Items from a dataset
========

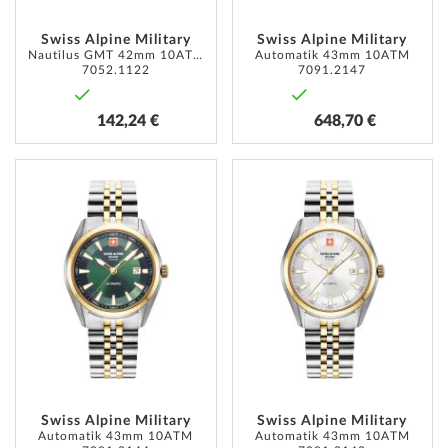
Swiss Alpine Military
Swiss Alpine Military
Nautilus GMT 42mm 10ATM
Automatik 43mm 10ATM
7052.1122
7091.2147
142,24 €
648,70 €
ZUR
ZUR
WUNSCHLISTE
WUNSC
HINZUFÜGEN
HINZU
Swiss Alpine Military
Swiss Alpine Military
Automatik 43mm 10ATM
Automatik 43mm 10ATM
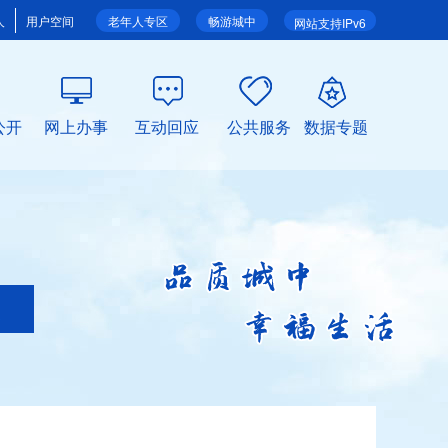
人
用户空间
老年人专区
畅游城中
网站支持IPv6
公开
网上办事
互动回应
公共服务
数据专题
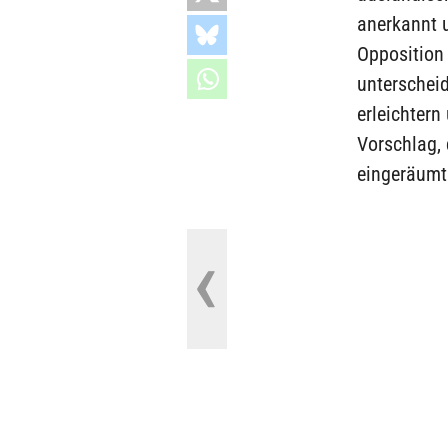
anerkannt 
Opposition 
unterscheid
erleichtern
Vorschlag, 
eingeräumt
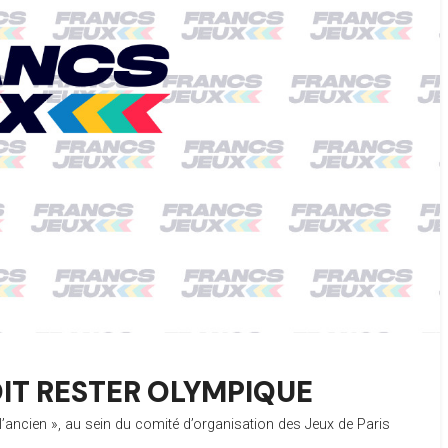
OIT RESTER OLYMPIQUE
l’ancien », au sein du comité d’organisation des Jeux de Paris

========

**ASSIGNMENT:**
Pictures are to be dropped, and every record is to be copied exactly.

**TASK RESULT:**
Swiss Alpine Military
Swiss Alpine Military
Nautilus GMT 42mm 10ATM
Automatik 43mm 10ATM
7052.1122
7091.2147
142,24 €
648,70 €
ZUR
ZUR
WUNSCHLISTE
WUNSC
HINZUFÜGEN
HINZU
Swiss Alpine Military
Swiss Alpine Military
Automatik 43mm 10ATM
Automatik 43mm 10ATM
人
用户空间
老年人专区
畅游城中
网站支持IPv6
公开
网上办事
互动回应
公共服务
数据专题
anerkannt 
Opposition 
unterscheid
erleichtern
Vorschlag, 
eingeräumt
OIT RESTER OLYMPIQUE
l’ancien », au sein du comité d’organisation des Jeux de Paris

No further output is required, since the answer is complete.